Terence T. Gorski
October 30, 2013
The challenge of all addiction treatment professionals will be to develop a uniform biopsychosocial model of addiction, a developmental model of recovery, and a relapse prevention model based upon identifying and managing early relapse warning signs and developing an emergency plan to stop relapse quickly should it occur.
This goal is well within the reach of addiction professionals to achieve. Professionals, however, would have to use the information provided by government researcher regarding best practice and evidence-based treatment. The professionals in the field determine the best-practice standards. They are at the front line of taking research results and dapping for use in the real world.
The 586-page tome, which was published by Columbia’s National Center on Addiction and Substance Abuse (CASA), is based on large surveys of treatment providers, people who suffer from addiction and those in the general public, as well as a review of more than 7,000 publications on addiction.
It finds that most addiction care is administered by “addiction counselors” for whom there are no national standards of practice. It finds also that 14 states don’t require any education or licensing at all for addiction counselors. The risks to those seeking treatment can be dire: California is one of the states that allows uncredentialed providers, for example. In a recent case in that state, a sexual predator was found to be offering “intimacy therapy” to addicted teenage girls; treatment consisted of sex with him. Without oversight, there’s no way to stop people from preying on vulnerable people under the guise of addiction care.
Only six states require addiction counselors to have a minimum of a bachelor’s degree; just one requires a master’s degree, according to the CASA report. The main qualification for treating addiction in this country is having suffered from the disorder oneself — a standard of care that would be considered absurd if any other medical condition were involved.
Moreover, addiction treatment providers are typically not held accountable for their patients’ outcomes: the report found that nearly half of all patients with illegal drug problems are referred to treatment by the criminal justice system and, of course, it is the patients, not the counselors or program directors, who go to prison if they fail.
The new publication is not free of CASA’s ttendency toward hyperbole, however. It overstates the breadth of the addiction-treatment problem in the U.S. by arguing that anyone who takes any illegal drug needs help. The report makes the exaggerated claim that 16% of the U.S. population suffers from addiction (this includes cigarette smokers) and that an additional 32% are engaged in “risky” substance use.
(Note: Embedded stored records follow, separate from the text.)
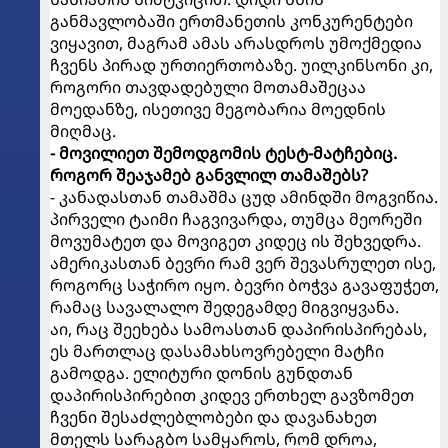
განმავლობაში ერთმანეთის კონკურენტები
ვიყავით, მაგრამ ამას არასდროს უმოქმედია
ჩვენს პირად ურთიერთობაზე. უილკინსონი კი,
როგორი თავდადებული მოთამაშეცაა
მოედანზე, ისეთივე მეგობარია მოედნის
მიღმაც.
- მოვილიეთ შემოდგომის ტესტ-მატჩებიც.
როგორ შეაჯამებ განვლილ თამაშებს?
- კანადასთან თამაშმა ცუდ ამინდში მოგვიწია.
პირველი ტაიმი ჩაგვივარდა, თუმცა მეორეში
მოვუმატეთ და მოვიგეთ კიდეც ის შეხვედრა.
ამერიკასთან ბევრი რამ ვერ შევასრულეთ ისე,
როგორც საჭირო იყო. ბევრი ბოჭვა გავაფუჭეთ,
რამაც სავალალო შედეგამდე მიგვიყვანა.
აი, რაც შეეხება სამოასთან დაპირისპირებას,
ეს მართლაც დასამახსოვრებელი მატჩი
გამოდგა. ელიტური დონის გუნდთან
დაპირისპირებით კიდევ ერთხელ გავზომეთ
ჩვენი შესაძლებლობები და დავანახეთ
მთელს სარაგბო სამყაროს, რომ დროა,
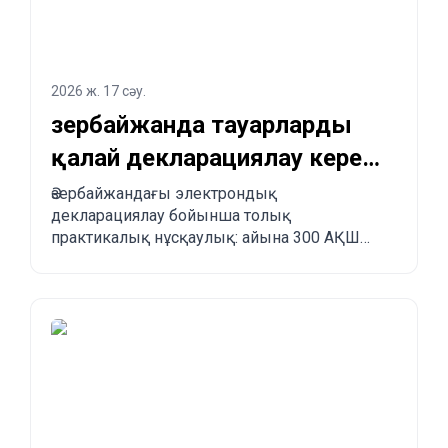
2026 ж. 17 сәу.
Әзербайжанда тауарларды
қалай декларациялау керек
және Қытайдан
Әзербайжандағы электрондық
декларациялау бойынша толық
Әзербайжанға қалай
практикалық нұсқаулық: айына 300 АҚШ
тапсырыс беруге болады?
долларына дейінгі бажсыз импорт лимиті,
міндетті ережелер, тыйым салынған
тауарлар, жеткізу мерзімдері және
Қытайдан, Түркиядан, АҚШ-тан және басқа
елдерден Әзербайжанға қадам-қадаммен
тапсырыс беру үдерісі.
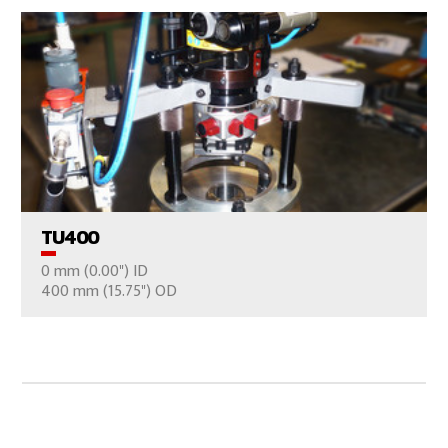
VER EL PRODUCTO
TU400
0 mm (0.00") ID
CONTÁCTENOS
400 mm (15.75") OD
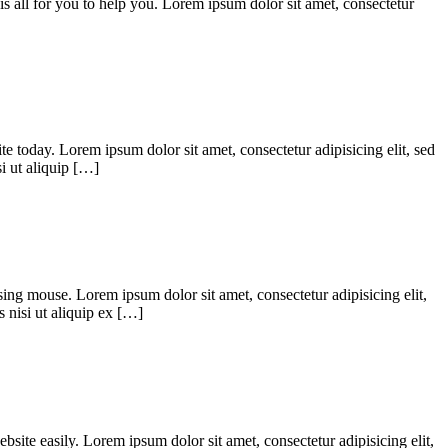
s all for you to help you. Lorem ipsum dolor sit amet, consectetur
 today. Lorem ipsum dolor sit amet, consectetur adipisicing elit, sed
i ut aliquip […]
g mouse. Lorem ipsum dolor sit amet, consectetur adipisicing elit,
 nisi ut aliquip ex […]
ite easily. Lorem ipsum dolor sit amet, consectetur adipisicing elit,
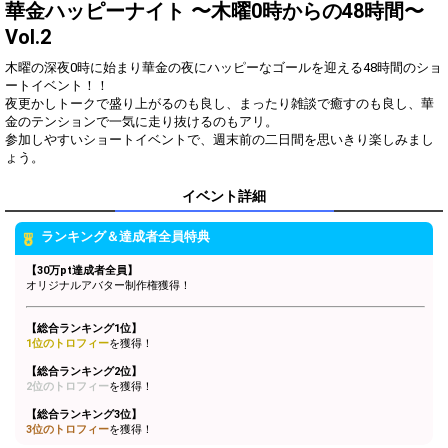
一言！
華金ハッピーナイト 〜木曜0時からの48時間〜
ギフトのお礼、コメントを見
Vol.2
3
500
逃していないか確認しよう！
木曜の深夜0時に始まり華金の夜にハッピーなゴールを迎える48時間のショ
このイベントでの目標を語ろ
4
1000
ートイベント！！
う！
夜更かしトークで盛り上がるのも良し、まったり雑談で癒すのも良し、華
自分のルームお決まりの挨拶
金のテンションで一気に走り抜けるのもアリ。
5
2000
でリスナーさんと盛り上がろ
参加しやすいショートイベントで、週末前の二日間を思いきり楽しみまし
う！
SHOWグレード目標を語ろ
6
4000
う！
イベント詳細
スペシャルギフトのお礼コー
7
7000
ルを見直してみよう！
ランキング＆達成者全員特典
1万pt達成！[Green1〜3]ブロ
【30万pt達成者全員】
8
10000
ックランキング1位特典獲得
オリジナルアバター制作権獲得！
条件達成！
2万pt達成！[Blue1〜3]ブロッ
【総合ランキング1位】
9
20000
クランキング1位特典獲得条
1位のトロフィー
を獲得！
件達成！
3万pt達成！[Bronze1〜3]ブ
【総合ランキング2位】
2位のトロフィー
10
を獲得！
30000
ロックランキング1位特典獲
得条件達成！
【総合ランキング3位】
4万pt達成！[Silver1〜3]ブロ
3位のトロフィー
を獲得！
11
40000
ックランキング1位特典獲得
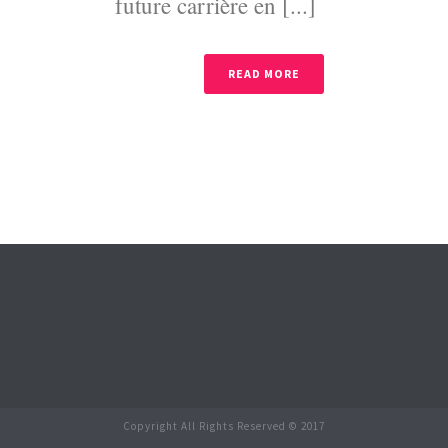
future carrière en [...]
READ MORE
Copyright All Rights Reserved © 2017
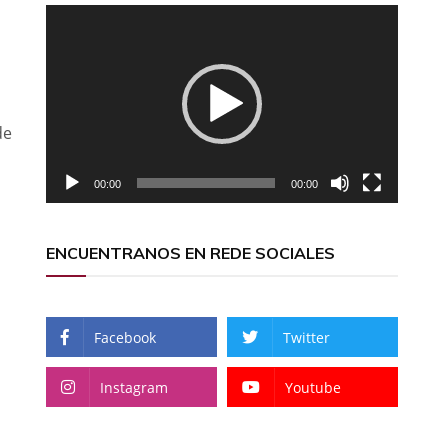
Reproductor
de
vídeo
de
00:00
00:00
ENCUENTRANOS EN REDE SOCIALES
Facebook
Twitter
Instagram
Youtube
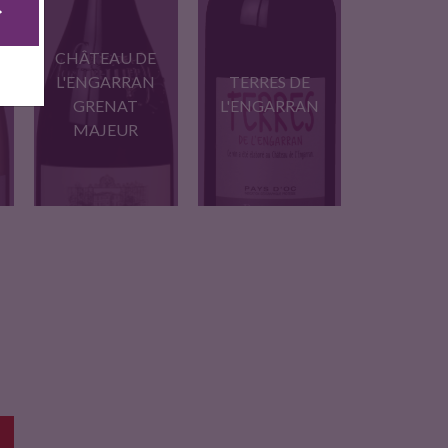
CHÂTEAU DE
L'ENGARRAN
TERRES DE
GRENAT
L'ENGARRAN
MAJEUR
"Grenat" comme
En blanc, rouge et
Grenache et comme…
rose,…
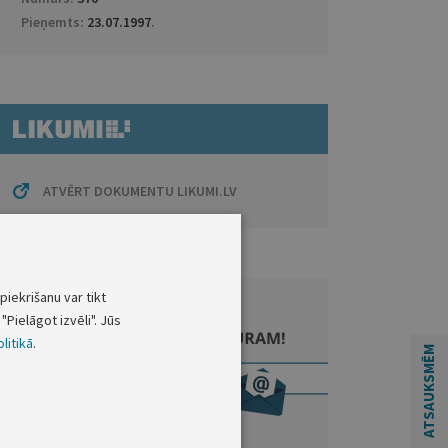
Pieņemts:
23.07.1997
.
ATVĒRT DOKUMENTU LIKUMI.LV
piekrišanu var tikt
"Pielāgot izvēli". Jūs
litikā
.
ATSAUKSMĒM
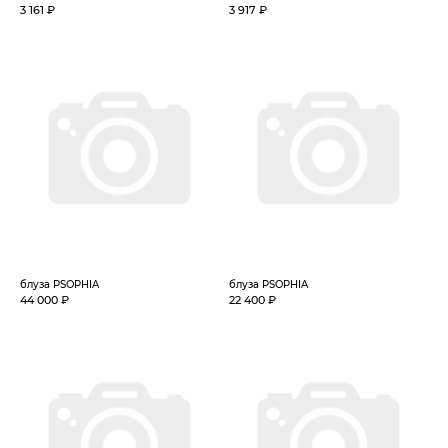
3 161 ₽
3 917 ₽
блуза PSOPHIA
блуза PSOPHIA
44 000 ₽
22 400 ₽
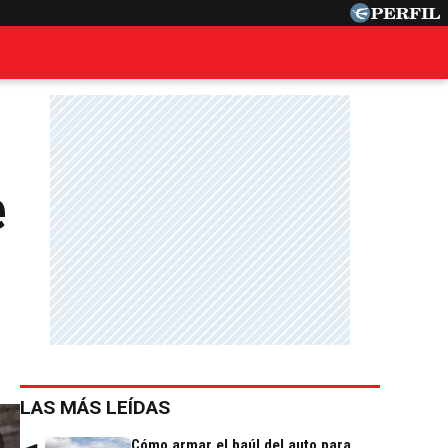
e
LAS MÁS LEÍDAS
Cómo armar el baúl del auto para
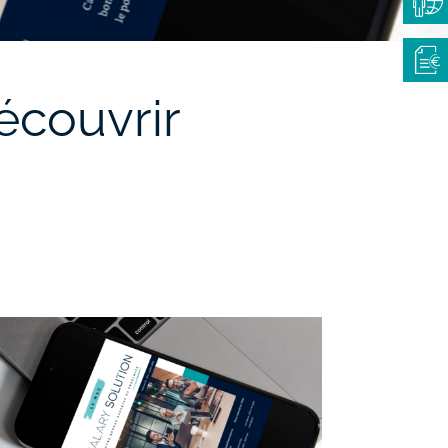
écouvrir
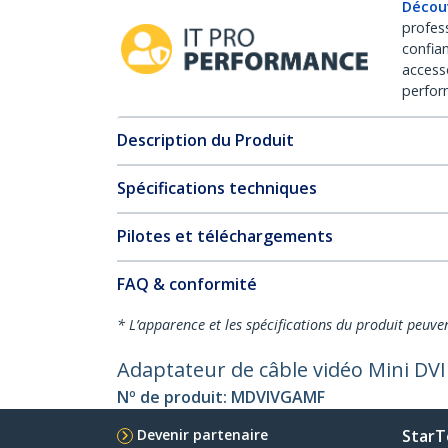
Décou
profes
confia
access
perfor
Description du Produit
Spécifications techniques
Pilotes et téléchargements
FAQ & conformité
* L’apparence et les spécifications du produit peuve
Adaptateur de câble vidéo Mini DV
Nº de produit:
MDVIVGAMF
Devenir partenaire
StarT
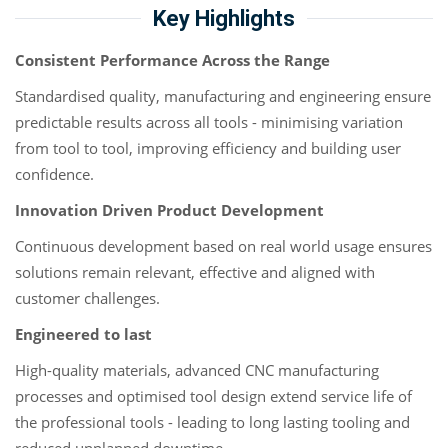
Key Highlights
Consistent Performance Across the Range
Standardised quality, manufacturing and engineering ensure
predictable results across all tools - minimising variation
from tool to tool, improving efficiency and building user
confidence.
Innovation Driven Product Development
Continuous development based on real world usage ensures
solutions remain relevant, effective and aligned with
customer challenges.
Engineered to last
High-quality materials, advanced CNC manufacturing
processes and optimised tool design extend service life of
the professional tools - leading to long lasting tooling and
reduced unplanned downtime.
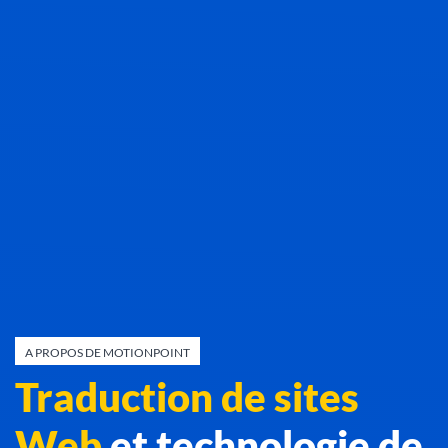
A PROPOS DE MOTIONPOINT
Traduction de sites
Web
et technologie de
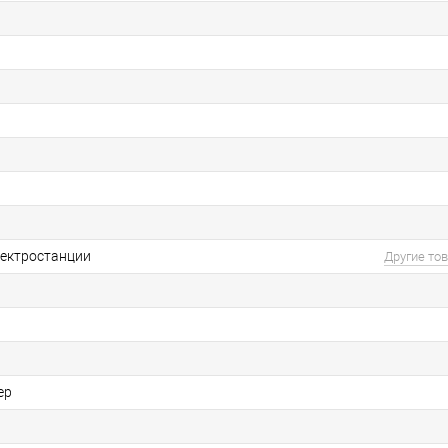
ектростанции
Другие то
ер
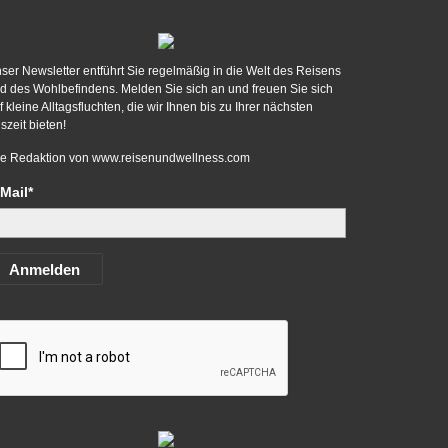
ser Newsletter entführt Sie regelmäßig in die Welt des Reisens
d des Wohlbefindens. Melden Sie sich an und freuen Sie sich
f kleine Alltagsfluchten, die wir Ihnen bis zu Ihrer nächsten
szeit bieten!
re Redaktion von
www.reisenundwellness.com
Mail*
Anmelden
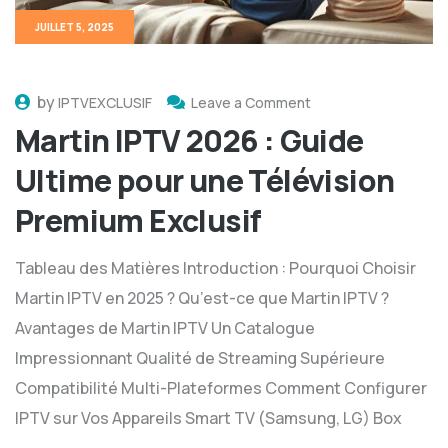
JUILLET 5, 2025
by
IPTVEXCLUSIF
Leave a Comment
Martin IPTV 2026 : Guide
Ultime pour une Télévision
Premium Exclusif
Tableau des Matières Introduction : Pourquoi Choisir
Martin IPTV en 2025 ? Qu’est-ce que Martin IPTV ?
Avantages de Martin IPTV Un Catalogue
Impressionnant Qualité de Streaming Supérieure
Compatibilité Multi-Plateformes Comment Configurer
IPTV sur Vos Appareils Smart TV (Samsung, LG) Box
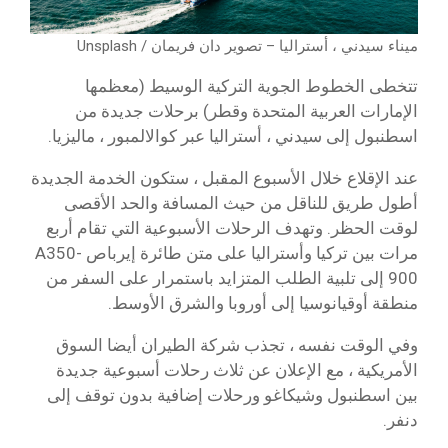
ميناء سيدني ، أستراليا – تصوير دان فريمان / Unsplash
تتخطى الخطوط الجوية التركية الوسيط (معظمها
الإمارات العربية المتحدة وقطر) برحلات جديدة من
اسطنبول إلى سيدني ، أستراليا عبر كوالالمبور ، ماليزيا.
عند الإقلاع خلال الأسبوع المقبل ، ستكون الخدمة الجديدة
أطول طريق للناقل من حيث المسافة والحد الأقصى
لوقت الحظر. وتهدف الرحلات الأسبوعية التي تقام أربع
مرات بين تركيا وأستراليا على متن طائرة إيرباص A350-
900 إلى تلبية الطلب المتزايد باستمرار على السفر من
منطقة أوقيانوسيا إلى أوروبا والشرق الأوسط.
وفي الوقت نفسه ، تجذب شركة الطيران أيضا السوق
الأمريكية ، مع الإعلان عن ثلاث رحلات أسبوعية جديدة
بين اسطنبول وشيكاغو ورحلات إضافية بدون توقف إلى
دنفر.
The report’s estimates do highlight some inherent problems in the definition of addiction, particularly in the proposed definition slated for the upcoming revision of the Diagnostic and Statistical Manual of Mental Disorders (DSM-5), the standard manual used to diagnose all mental disorders. The new DSM-5 definition, which collapses addiction under one diagnosis, instead of the current two, may well result in widespread over-diagnosis, opponents of the new definition say.
In the current DSM, addiction is described under two diagnoses: the short-term and less severe “substance abuse” (a classic case would be a college binge drinker who outgrows the behavior), and the chronic and more dangerous “substance dependence” (classic case: a full-blown alcoholic). DSM-5 would define all alcohol and other drug problems as substance-use disorders, which would be further characterized as “mild” “moderate” or “severe.”
The DSM-5‘s definition of “severe” substance use disorder will replace what was formerly known as addiction or dependence. That means that anyone who uses a drug but will never have a chronic problem would be diagnosed as “mildly” addicted — a condition that most people would see as akin to being “mildly” pregnant.
The CASA report points out that even under the current diagnostic rules, the lack of professional training of most treatment providers means that severity is rarely assessed adequately. Most people are therefore slotted into one-size-fits-all programs, typically based on the 12 steps of Alcoholics Anonymous. Such programs advocate total abstinence, a tack that offers little help to the majority of people whose problems aren’t severe, since they need guidance on moderation.
The dominance of the 12-step approach also leads to a widespread opposition to change based on medical evidence, particularly the use of medications like methadone or buprenorphine to treat opioid addictions — maintenance treatments that data have shown to be most effective. Other medications that are known to treat alcohol and drug addiction, such as naltrexone (reVia, Vivitrol), are also underutilized, while philosophical opposition to the medicalization of care slows uptake.
To fix these problems, CASA recommends a more careful definition of addiction and substance-use problems, as well as the requirement that all treatment providers be licensed as health-care organizations. CASA calls for national standards for accreditation of such care and for all physicians to receive required education about substance-use disorders in medical school.
The report notes that only 10% of people with substance-use problems seek help for them: given its findings about the shortcomings of the treatment system, that’s hardly surprising.